Por Sergio Adeodato – Valor Econômico

28/03/2019 – 05:00

O tambaqui é um dos peixes mais consumidos na Amazônia. Migratório, chega ao porte de 1 metro e 30 quilos, com dieta basicamente de insetos aquáticos e frutos, cujas sementes são carregadas a distâncias consideráveis, na função de manter a floresta viva. Além da pesca, trata-se da espécie nativa brasileira de maior produção em cativeiro, movimentando R$ 600 milhões ao ano, segundo o IBGE. “Mas o aquecimento global, associado ao desmatamento e outros fatores, coloca essa fonte de renda e segurança alimentar em sério risco”, diz Adalberto Val, cientista do Instituto Nacional de Pesquisas da Amazônia (Inpa), em Manaus (AM).

Ao reproduzir o ambiente de maior temperatura com base nas projeções do Painel Intergovernamental sobre Mudanças Climáticas (IPCC), o pesquisador constatou que 40% dos tambaquis desenvolveram deformações biológicas fatais. “O mesmo poderá acontecer com outros peixes da região, pois a tolerância em águas mais quentes e ácidas está chegando a níveis críticos”, adverte. Ele pede senso de urgência para estancar as causas, inclusive a poluição por esgoto e lixões nas cidades amazônicas em crescimento: “Educação, ciência e tecnologia são caminhos estratégicos para proteger recursos naturais e garantir qualidade de vida”.

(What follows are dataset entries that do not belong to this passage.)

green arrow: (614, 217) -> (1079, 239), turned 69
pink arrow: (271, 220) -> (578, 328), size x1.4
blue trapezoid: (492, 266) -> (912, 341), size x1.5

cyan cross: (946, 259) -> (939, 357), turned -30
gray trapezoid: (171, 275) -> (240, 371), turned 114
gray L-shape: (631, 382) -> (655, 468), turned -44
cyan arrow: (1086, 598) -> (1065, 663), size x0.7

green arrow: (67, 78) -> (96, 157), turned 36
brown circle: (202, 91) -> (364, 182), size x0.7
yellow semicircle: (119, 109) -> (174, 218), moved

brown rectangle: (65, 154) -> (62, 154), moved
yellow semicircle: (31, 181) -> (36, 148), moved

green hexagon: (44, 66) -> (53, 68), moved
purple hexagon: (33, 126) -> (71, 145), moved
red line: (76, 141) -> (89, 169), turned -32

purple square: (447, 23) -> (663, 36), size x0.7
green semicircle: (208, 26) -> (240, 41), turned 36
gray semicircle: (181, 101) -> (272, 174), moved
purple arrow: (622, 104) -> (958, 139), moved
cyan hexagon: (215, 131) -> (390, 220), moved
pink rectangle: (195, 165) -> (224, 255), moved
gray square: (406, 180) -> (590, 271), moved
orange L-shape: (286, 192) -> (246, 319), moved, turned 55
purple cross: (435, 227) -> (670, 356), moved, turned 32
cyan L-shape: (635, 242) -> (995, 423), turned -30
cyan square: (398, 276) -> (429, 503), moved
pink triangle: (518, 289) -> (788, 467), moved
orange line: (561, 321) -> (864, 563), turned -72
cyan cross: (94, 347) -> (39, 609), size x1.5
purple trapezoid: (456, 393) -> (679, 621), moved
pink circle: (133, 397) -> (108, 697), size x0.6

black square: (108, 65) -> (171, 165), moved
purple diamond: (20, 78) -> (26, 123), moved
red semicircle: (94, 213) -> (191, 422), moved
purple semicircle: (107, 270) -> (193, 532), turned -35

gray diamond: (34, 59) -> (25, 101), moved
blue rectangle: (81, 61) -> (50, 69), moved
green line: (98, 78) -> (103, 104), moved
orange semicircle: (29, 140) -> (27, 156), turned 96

O problema dos tambaquis retrata a realidade de uma região que representa 60% do território brasileiro, 8% do PIB e parte expressiva das emissões brasileiras de gases do efeito estufa – convivendo, ainda, com os piores índices nacionais de desenvolvimento humano. A complexidade do cenário ocupou o centro do debate no seminário preparatório para o Sínodo da Amazônia, a ser realizado em outubro pelo Vaticano, reunindo 250 bispos. O propósito é sensibilizar o mundo quanto ao papel da região para o futuro da vida no planeta e mobilizar pressão contra o desmatamento e o desrespeito a populações indígenas.

“A floresta – não apenas a brasileira, como a dos oito países vizinhos – é vital para a humanidade e nunca esteve tão ameaçada”, afirmou Dom Cláudio Hummes, presidente da Rede Eclesial Pan-Amazônica, durante o encontro realizado neste mês, em Manaus, para reunir contribuições de diferentes setores ao Sínodo, no contexto do desenvolvimento sustentável. “Diante da crise climática, não há tempo para adiar a busca de novos caminhos por meio do diálogo”, disse o cardeal, para quem a incursão na temática ambiental representa “um momento forte do pontificado do papa Francisco”.

Na visão de Marcelo Sanchez-Sorondo, chanceler da Pontifícia Academia de Ciências do Vaticano, presente ao seminário, “a sociedade civil deve se mobilizar para os governos fazerem a lição de casa, pensando no bem comum como imperativo moral”. A base do apelo, segundo ele, está na ideia de “ecologia integrada” que marca a Encíclica Laudato Si, lançada em 2015, no contexto do acordo climático de Paris, com a chamada à unificação global no combate à degradação ambiental.

Para o chanceler, na Floresta Amazônica, as condições sociais precárias reforçam a gravidade do problema. “Precisamos de desenvolvimento – e não de subsistência – sustentável”, disse o general César Augusto Nardi de Souza, comandante militar da Amazônia. Em sua análise, capilaridade e identificação com a realidade local são essenciais ao desafio, que também abrange educação, saúde e saneamento. “O objetivo é preservar os legados que todos recebemos de uma região que possui 66% do território legalmente protegido”.

Ao ocupar 30,6% da área terrestre do planeta, as florestas garantem diretamente o sustento mais de 1 bilhão de habitantes, em especial os mais pobres, além prover recursos ao desenvolvimento econômico. Entre 2010 e 2015, a extensão global de floresta diminuiu 3,3 milhões de hectares, com queda no ritmo de destruição, segundo a ONU. Na Amazônia, o desmatamento cresceu 13,7% em 2018, pelos dados do Instituto Nacional de Pesquisas Espaciais (Inpe).

“Entre conservar a floresta ou desenvolver a economia para reduzir a pobreza, devemos ficar com os dois”, disse Virgilio Viana, superintendente geral da Fundação Amazonas Sustentável. A soluções passam pelo combate à grilagem de terras e expansão da bioeconomia, no sentido de promover renda via atividades produtivas que não degradam. “Precisamos de mais eficiência no uso dos recursos naturais e não de afrouxamento das regras ambientais”.

Para Sérgio Leitão, diretor do Instituto Escolhas, a chave é quebrar a resistência da economia em dialogar com o social e o ambiental. “No final, quem paga a conta é a sociedade.